Droit à l’avortement en Europe : Amnesty International souligne des obstacles croissants
Contexte et objectif du rapport
Amnesty International publie un rapport qui analyse la situation d’une quarantaine de pays européens. Il rappelle que, malgré des réformes juridiques visant à faciliter l’accès à l’IVG, de nombreux obstacles persistent pour les femmes souhaitant recourir à cette procédure.
Coûts et accès dans certains pays
Dans plusieurs États, notamment l’Allemagne, l’Autriche et la Bulgarie, le coût de l’interruption volontaire de grossesse peut être prohibitif s’il n’est pas couvert par le système de santé.
Refus de soins pour des motifs personnels ou religieux
En Italie, en Croatie et en Roumanie, un nombre élevé de professionnels de santé qui refusent de pratiquer les avortements pour des convictions personnelles ou religieuses complique l’accès à la procédure.

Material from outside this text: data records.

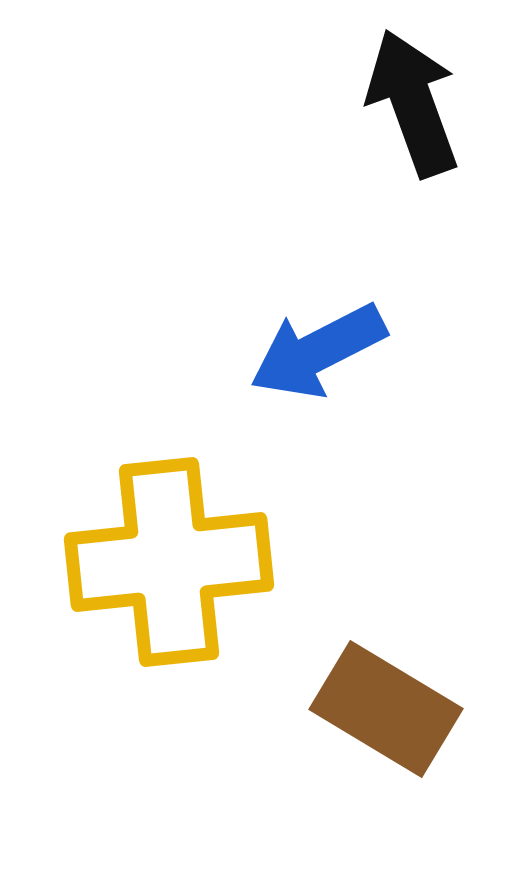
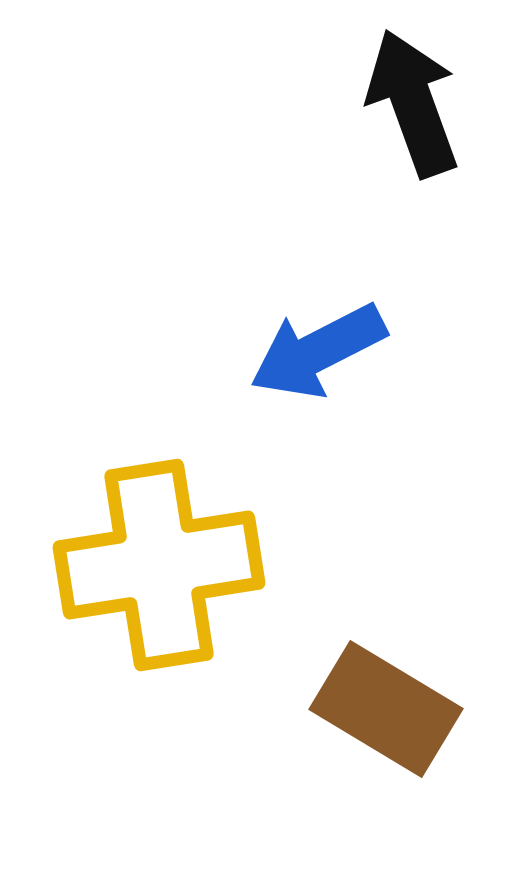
yellow cross: moved 10 px left, 3 px down; rotated 3 degrees counterclockwise
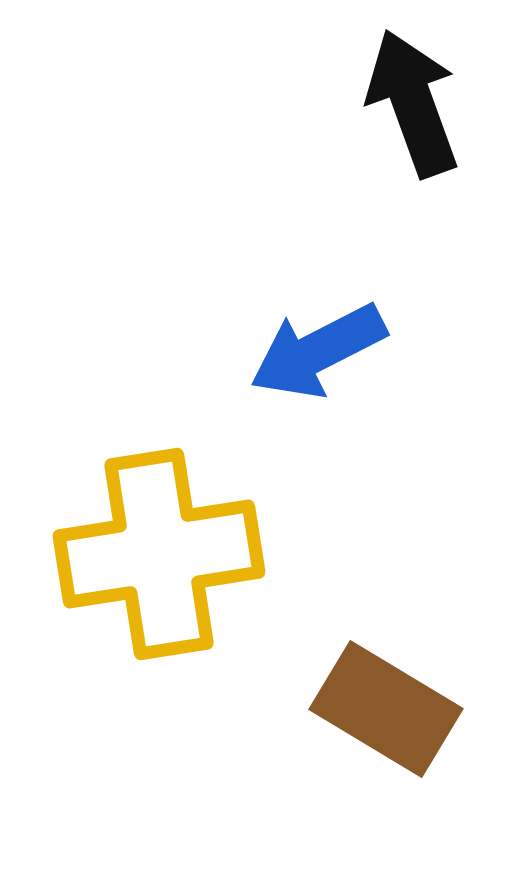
yellow cross: moved 11 px up
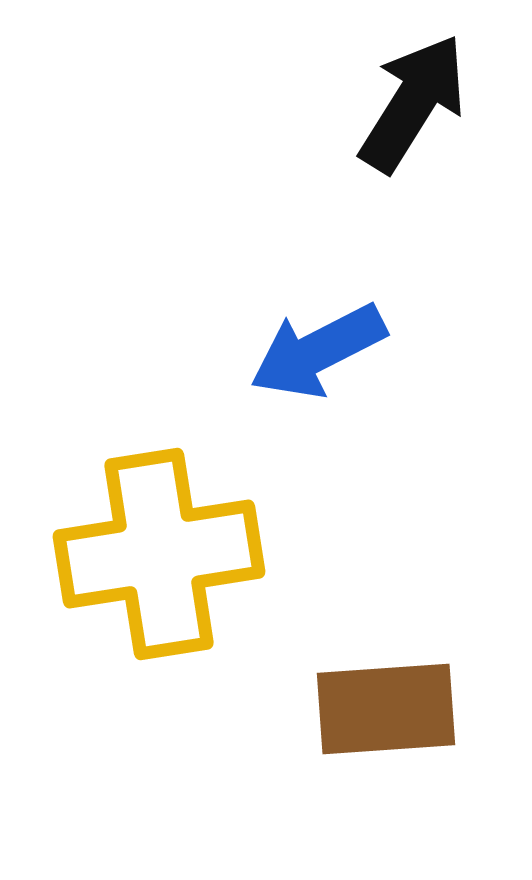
black arrow: rotated 52 degrees clockwise
brown rectangle: rotated 35 degrees counterclockwise
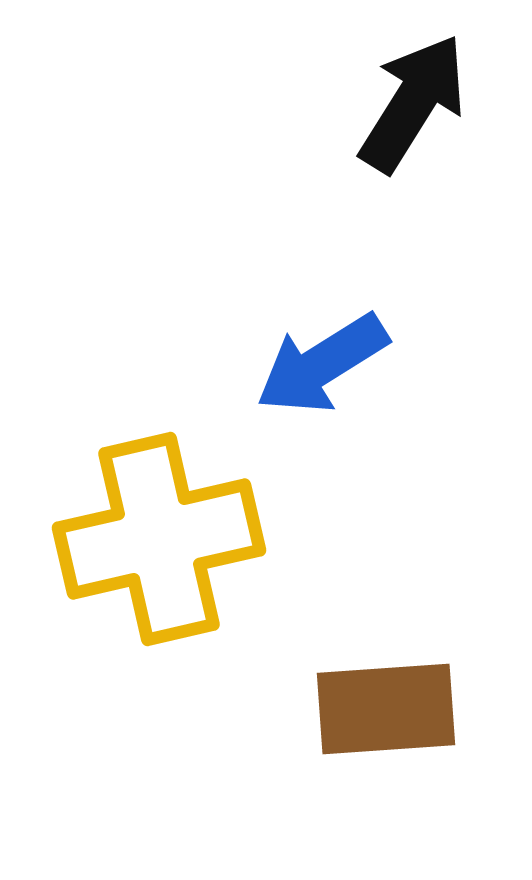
blue arrow: moved 4 px right, 13 px down; rotated 5 degrees counterclockwise
yellow cross: moved 15 px up; rotated 4 degrees counterclockwise
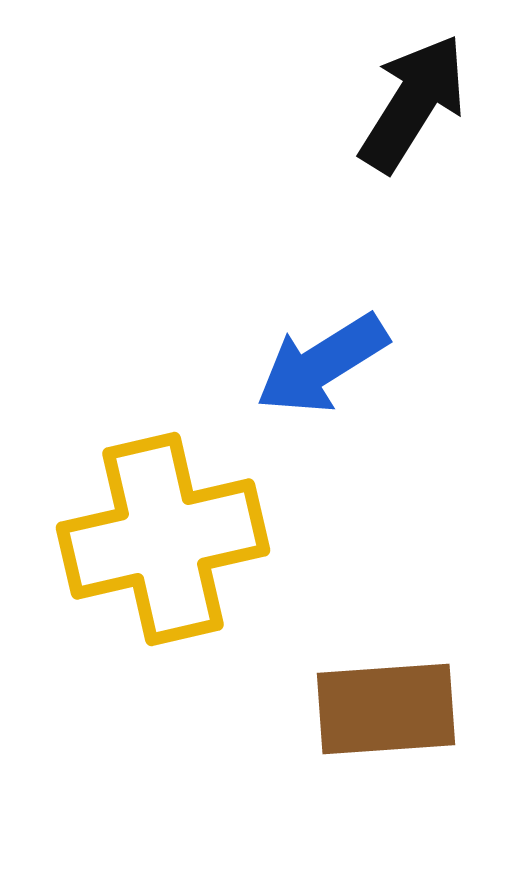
yellow cross: moved 4 px right
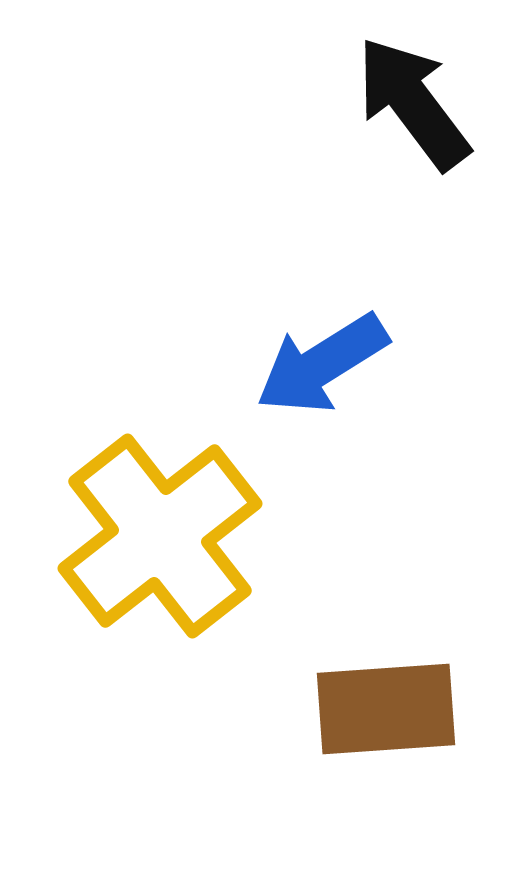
black arrow: rotated 69 degrees counterclockwise
yellow cross: moved 3 px left, 3 px up; rotated 25 degrees counterclockwise
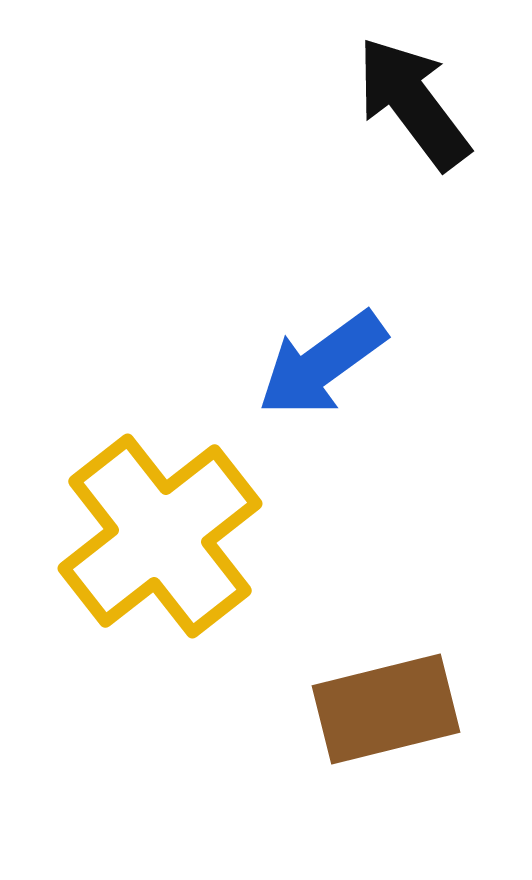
blue arrow: rotated 4 degrees counterclockwise
brown rectangle: rotated 10 degrees counterclockwise
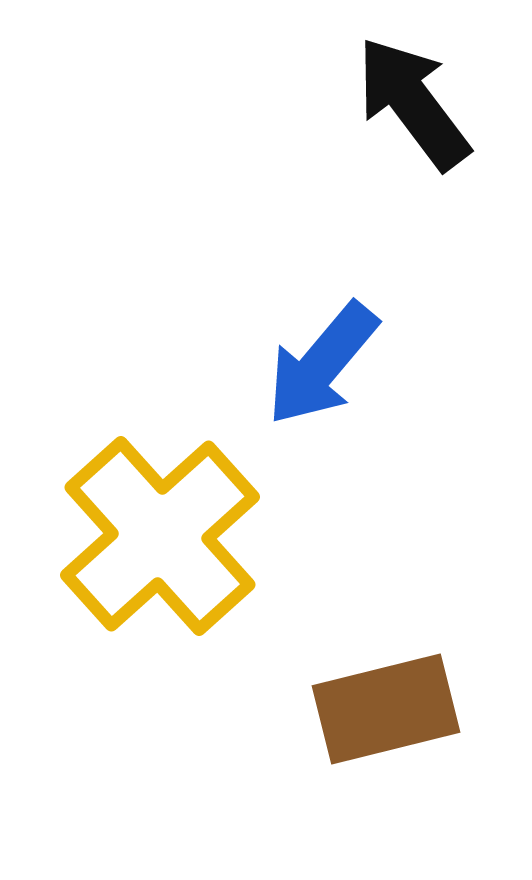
blue arrow: rotated 14 degrees counterclockwise
yellow cross: rotated 4 degrees counterclockwise
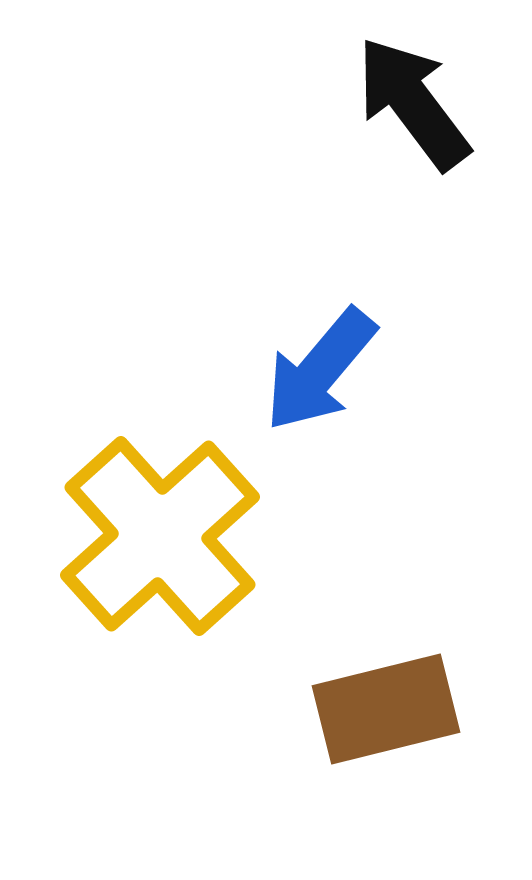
blue arrow: moved 2 px left, 6 px down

Pré-requis médicaux jugés injustifiés et délais
Albanie, Belgique, Hongrie, Lettonie et Portugal font figurer des prérequis sur le plan médical tels que des délais d’attente ou des consultations de conseil, susceptibles d’entraîner des retards dans l’accès à l’IVG.

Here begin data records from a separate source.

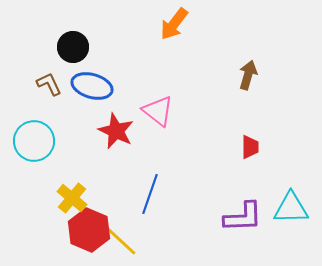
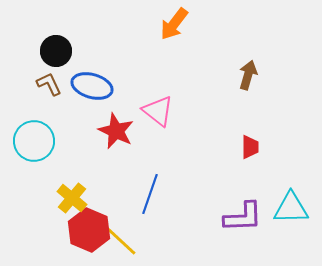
black circle: moved 17 px left, 4 px down
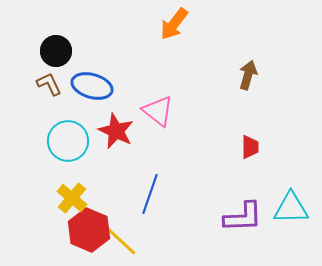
cyan circle: moved 34 px right
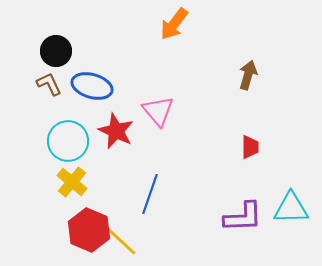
pink triangle: rotated 12 degrees clockwise
yellow cross: moved 16 px up
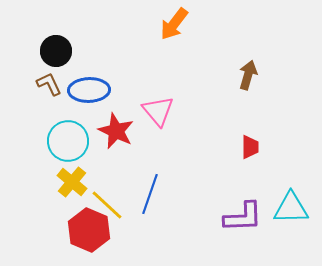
blue ellipse: moved 3 px left, 4 px down; rotated 18 degrees counterclockwise
yellow line: moved 14 px left, 36 px up
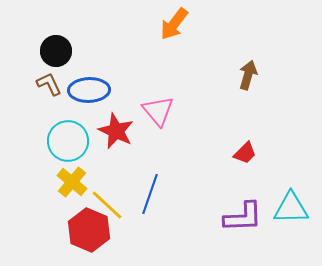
red trapezoid: moved 5 px left, 6 px down; rotated 45 degrees clockwise
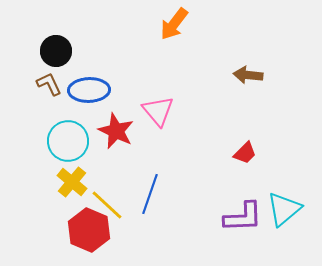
brown arrow: rotated 100 degrees counterclockwise
cyan triangle: moved 7 px left, 1 px down; rotated 39 degrees counterclockwise
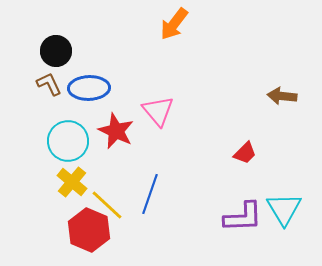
brown arrow: moved 34 px right, 21 px down
blue ellipse: moved 2 px up
cyan triangle: rotated 21 degrees counterclockwise
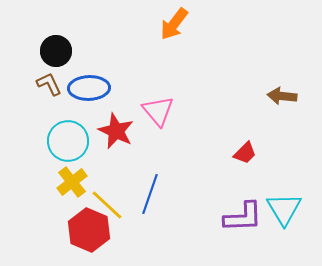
yellow cross: rotated 12 degrees clockwise
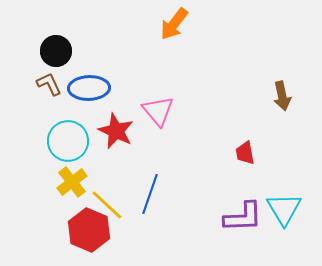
brown arrow: rotated 108 degrees counterclockwise
red trapezoid: rotated 125 degrees clockwise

Contexte politique et présence d’activistes
Des tentatives de restriction de l’accès à l’IVG ont été évoquées au Parlement slovaque; par ailleurs, des militants anti-avortement agressifs ont été signalés près des établissements de santé sexuelle et reproductive, notamment en Pologne et en Autriche.

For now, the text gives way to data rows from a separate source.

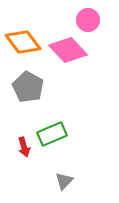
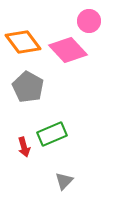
pink circle: moved 1 px right, 1 px down
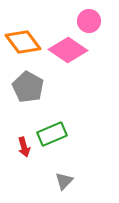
pink diamond: rotated 12 degrees counterclockwise
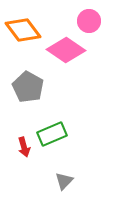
orange diamond: moved 12 px up
pink diamond: moved 2 px left
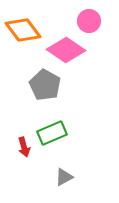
gray pentagon: moved 17 px right, 2 px up
green rectangle: moved 1 px up
gray triangle: moved 4 px up; rotated 18 degrees clockwise
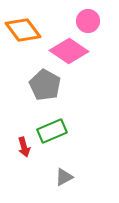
pink circle: moved 1 px left
pink diamond: moved 3 px right, 1 px down
green rectangle: moved 2 px up
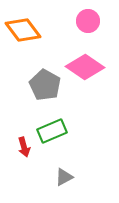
pink diamond: moved 16 px right, 16 px down
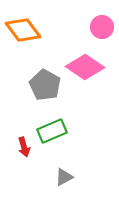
pink circle: moved 14 px right, 6 px down
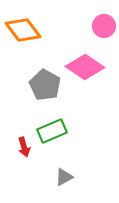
pink circle: moved 2 px right, 1 px up
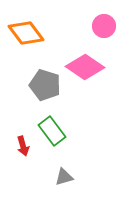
orange diamond: moved 3 px right, 3 px down
gray pentagon: rotated 12 degrees counterclockwise
green rectangle: rotated 76 degrees clockwise
red arrow: moved 1 px left, 1 px up
gray triangle: rotated 12 degrees clockwise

Attaques et réactions des associations
En France, des centres de planification familiale ont été la cible d’attaques, tout comme des centres de conseil obligatoires en Allemagne. Selon Amnesty International France, les groupes anti-droits disposent de moyens croissants et exercent des pressions sur les pouvoirs publics. L’organisation appelle à renforcer les moyens financiers des associations afin de protéger l’accès à l’IVG et de garantir l’égalité d’accès pour toutes les femmes.